The nuclear community tends to associate molten salts with the eponymous molten salt reactor. And well it should. MSR reactors use special liquids – molten salts – to operate at much higher temperatures than conventional reactors, auguring all sorts of advantages including efficiency, waste reduction and improved safety, among others.

It thus behoves the industry to develop and win regulatory approval for MSRs as future sources of CO2-free electricity and industrial heat.

But as 2013 gets under way (and as Mumbai’s Conference on Molten Salts in Nuclear Technology approaches), now seems like a good time to point out that the same thermal properties that make molten salts a potential nuclear tonic could also give them a broader role in the world’s energy mix.

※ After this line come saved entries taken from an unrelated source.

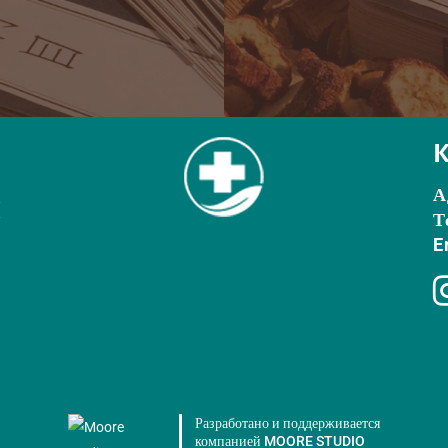
А
Ы
Т
E
Разработано и поддерживается
компанией MOORE STUDIO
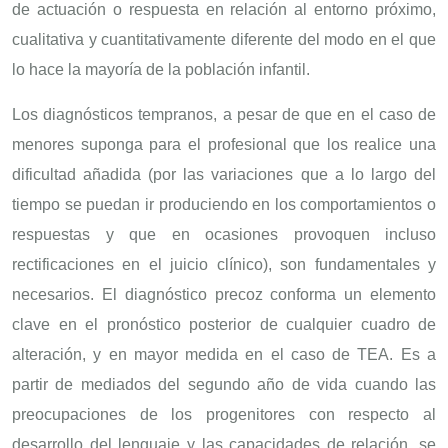
de actuación o respuesta en relación al entorno próximo,
cualitativa y cuantitativamente diferente del modo en el que
lo hace la mayoría de la población infantil.
Los diagnósticos tempranos, a pesar de que en el caso de
menores suponga para el profesional que los realice una
dificultad añadida (por las variaciones que a lo largo del
tiempo se puedan ir produciendo en los comportamientos o
respuestas y que en ocasiones provoquen incluso
rectificaciones en el juicio clínico), son fundamentales y
necesarios. El diagnóstico precoz conforma un elemento
clave en el pronóstico posterior de cualquier cuadro de
alteración, y en mayor medida en el caso de TEA. Es a
partir de mediados del segundo año de vida cuando las
preocupaciones de los progenitores con respecto al
desarrollo del lenguaje y las capacidades de relación, se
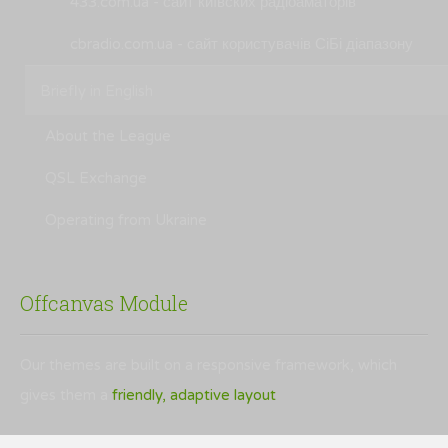
433.com.ua - сайт київских радіоаматорів
cbradio.com.ua - сайт користувачів СіБі діапазону
Briefly in English
About the League
QSL Exchange
Operating from Ukraine
Offcanvas Module
Our themes are built on a responsive framework, which
gives them a
friendly, adaptive layout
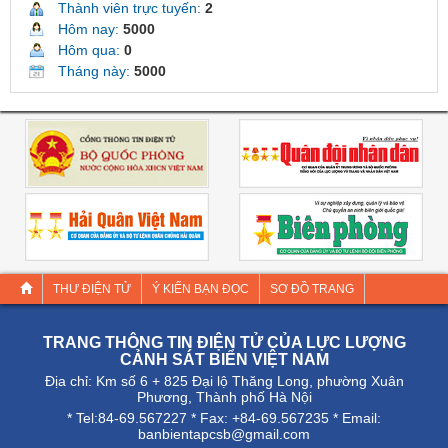
Thành viên trực tuyến:
2
Hôm nay:
5000
Hôm qua:
0
Tháng này:
5000
THƯ ĐIỆN TỬ
Ý KIẾN BẠN ĐỌC
SƠ ĐỒ TRANG
TRANG THÔNG TIN ĐIỆN TỬ CỦA LỰC LƯỢNG
CẢNH SÁT BIỂN VIỆT NAM
Địa chỉ: Km số 6 + 825 Đại lộ Thăng Long, phường Xuân
Phương, Thành phố Hà Nội
* Tel:84-69.567227 * Fax: +84-69.567235 * Email:
banbientapcsb@gmail.com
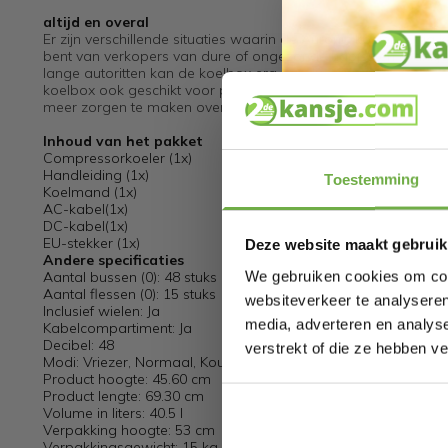
altijd en overal
Er zijn verschillende situaties waarin de Auronic koeler nuttig k
bent van verkopers van dure of ongezonde hapjes en drankjes
lange autoritten kan de koelbox erg handig zijn, zodat je ond
koelbox ook geschikt voor picknicks, barbecues, kampeervakan
meer zorgen te maken over bedorven eten of lauwe drankjes!
Inhoud van het pakket
Compressorkoeler (1x)
Handleiding (1x)
Toestemming
Koelmand (1x)
AC-kabel(1x)
DC-kabel(1x)
EU-stekker (1x)
Deze website maakt gebruik
Andere specificaties
We gebruiken cookies om cont
Aantal bussen (0): 48 stuks
Aantal flessen (0): 15 stuks
websiteverkeer te analyseren
Inclusief wielen: Ja
media, adverteren en analys
Kabelcompartiment: Ja
Decibel: 48
verstrekt of die ze hebben v
Modi: Vriezer, Normaal, Koud, Eco en Max
Product hoogte: 45.60 cm
Product lengte: 69.30 cm
Volume in liters: 40.5 l
Verpakking hoogte: 53 cm
Verpakkingsgewicht: 15 kg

Molten salts, as the name implies, are salts that melt when they hit a high temperature. Exactly how high depends on the particular salt (MSR reactors are expected to operate somewhere around 700 or 800 degrees C). They are stable, they don’t boil easily (a good thing when you need them in liquid form) and they flow like water.

It’s well known that molten salts could one day soon help store heat at solar farms, where they would circulate and absorb the sun’s heat by day and hold onto or release it at night or some later time when the sun doesn’t shine. In that scenario, molten salts would help overcome one of solar electricity’s shortcomings – its inability to generate electricity around the clock.

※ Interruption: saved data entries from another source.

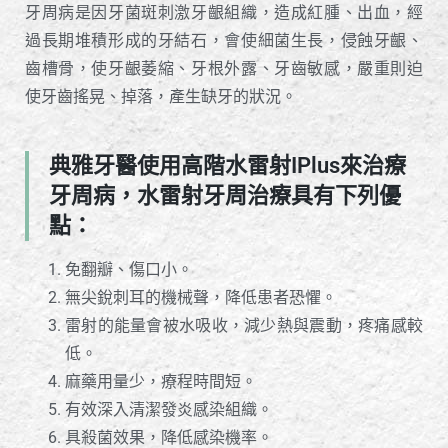
牙周病是因牙菌斑刺激牙齦組織，造成紅腫、出血，經
過長期堆積形成的牙結石，會使細菌生長，侵蝕牙齦、
齒槽骨，使牙齦萎縮、牙根外露、牙齒敏感，嚴重則迫
使牙齒搖晃、掉落，產生缺牙的狀況。
典雅牙醫使用高階水雷射iPlus來治療
牙周病，水雷射牙周治療具有下列優
點：
免翻瓣、傷口小。
無尖銳刺耳的機械聲，降低患者恐懼。
雷射的能量會被水吸收，減少熱與震動，疼痛感較
低。
麻藥用量少，療程時間短。
有效深入清潔發炎感染組織。
具殺菌效果，降低感染機率。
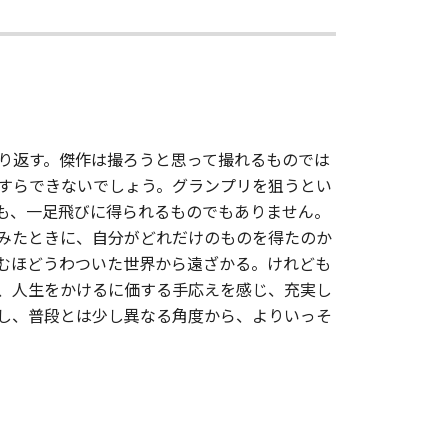
り返す。傑作は撮ろうと思って撮れるものでは
すらできないでしょう。グランプリを狙うとい
も、一足飛びに得られるものでもありません。
みたときに、自分がどれだけのものを得たのか
むほどうわついた世界から遠ざかる。けれども
、人生をかけるに価する手応えを感じ、充実し
し、普段とは少し異なる角度から、よりいっそ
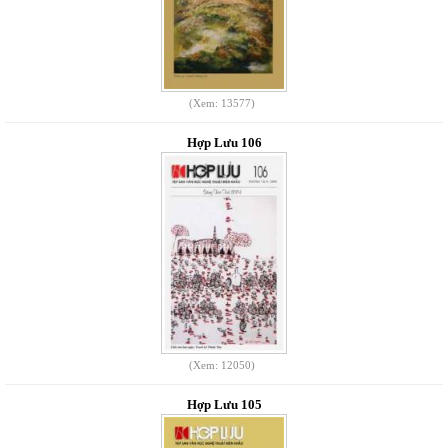
(Xem: 13577)
Hợp Lưu 106
(Xem: 12050)
Hợp Lưu 105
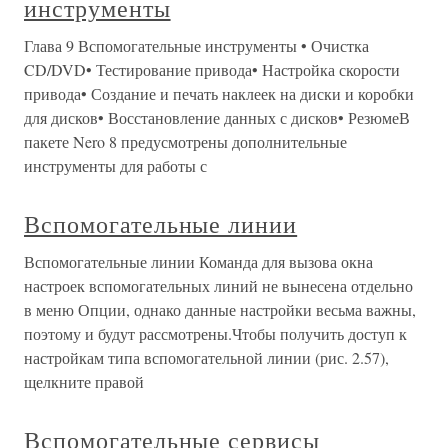
инструменты
Глава 9 Вспомогательные инструменты • Очистка
CD/DVD• Тестирование привода• Настройка скорости
привода• Создание и печать наклеек на диски и коробки
для дисков• Восстановление данных с дисков• РезюмеВ
пакете Nero 8 предусмотрены дополнительные
инструменты для работы с
Вспомогательные линии
Вспомогательные линии Команда для вызова окна
настроек вспомогательных линий не вынесена отдельно
в меню Опции, однако данные настройки весьма важны,
поэтому и будут рассмотрены.Чтобы получить доступ к
настройкам типа вспомогательной линии (рис. 2.57),
щелкните правой
Вспомогательные сервисы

OIL PLUS SALT EQUALS HYDROGEN

But here’s another potential use I stumbled across recently that could hold just as much promise, and probably more, than the solar application: Molten salts can help extract hydrogen while at the same time removing CO2 from hydrocarbons like oil sands, according to Western Hydrogen Ltd., a Calgary-based company.

Deploying molten salt technology developed at the U.S. Department of Energy’s Idaho National Laboratory, Western Hydrogen thinks it can pull hydrogen out of “carbonaceous” materials such as the bitumen in the oil sands common in Canada, as well as from other petroleum residue and petroleum coke.

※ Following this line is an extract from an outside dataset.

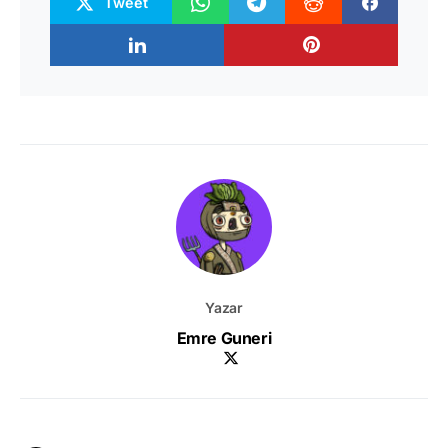
Tweet
Yazar
Emre Guneri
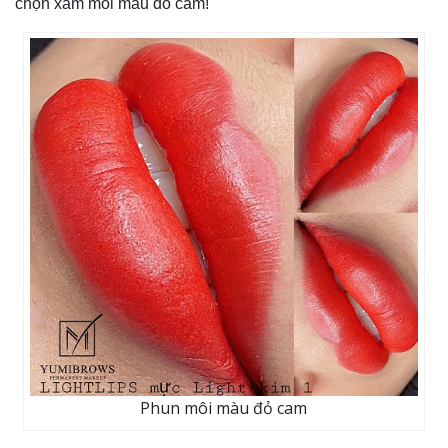
chọn xăm môi màu đỏ cam!
Phun môi màu đỏ cam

The so-called molten salt catalyzed gasification process runs water and carbon compounds through a bed of high temperature (around 850 degrees C) molten salts, out of which comes hydrogen and “sequestration ready” carbon dioxide, Western Hydrogen’s website explains in a “low carbon” energy scenario.

The hydrogen could be used as transportation fuel in the elusive hydrogen economy, and it could also feed petrochemical production processes which today use hydrogen derived from more expensive and less environmentally friendly processes, Western Hydrogen claims.

Western Hydrogen also plans to use its process to yield carbon monoxide and deuterium (an isotope of hydrogen that, incidentally, is key to nuclear fusion plans) that it would combine into synthetic liquid fuels.

CANADIAN KICK-OFF

The company hopes to start operating a pilot plant during the first half of this year near Fort Saskatchewan, Alberta in partnership with Aux Sable, a Canadian company that processes “offgases” from oil sands and would thus provide Western Hydrogen with a feedstock of presumably bitumen. The plant is being fabricated by Burlington, Ontario-based Zeton.

Western Hydrogen, which says it funded the DOE project and has exclusive rights to the technology, hopes to establish a larger demonstration plant by late 2014 and to be “commercially ready” by 2015.  It appears to be targeting the oil sands industry as a main source of raw material.  Chairman Guy Turcotte and CEO Neil Camarta have extensive experience in the oil and oil sands industry.

The company also envisions a  “zero carbon” hydrogen production process in which it would feed algae and water into the molten salt bed and route the resulting CO2 back into an algae farm to help replenish the hydrogen production process. According to the company’s website, the process could also tap other biomass sources such as wood chips.

Western Hydrogen’s fondness for molten salts extends to other processes as well. In partnership with Salt Lake City based Ceramatec, it is developing a molten salt technique to “upgrade” bitumen into a pipeline-ready heavy fuel oil.

As I’ve pointed out here before, it seems that the money and the will to develop and use alternative reactors that promise a CO2-free energy future could ironically come in large measure from the fossil fuel industry, which could use the new technologies to improve and clean up their own production of CO2-emitting fuels (China certainly has such plans).

It seems the same impetus will be a driving force for molten salt technologies of various sorts.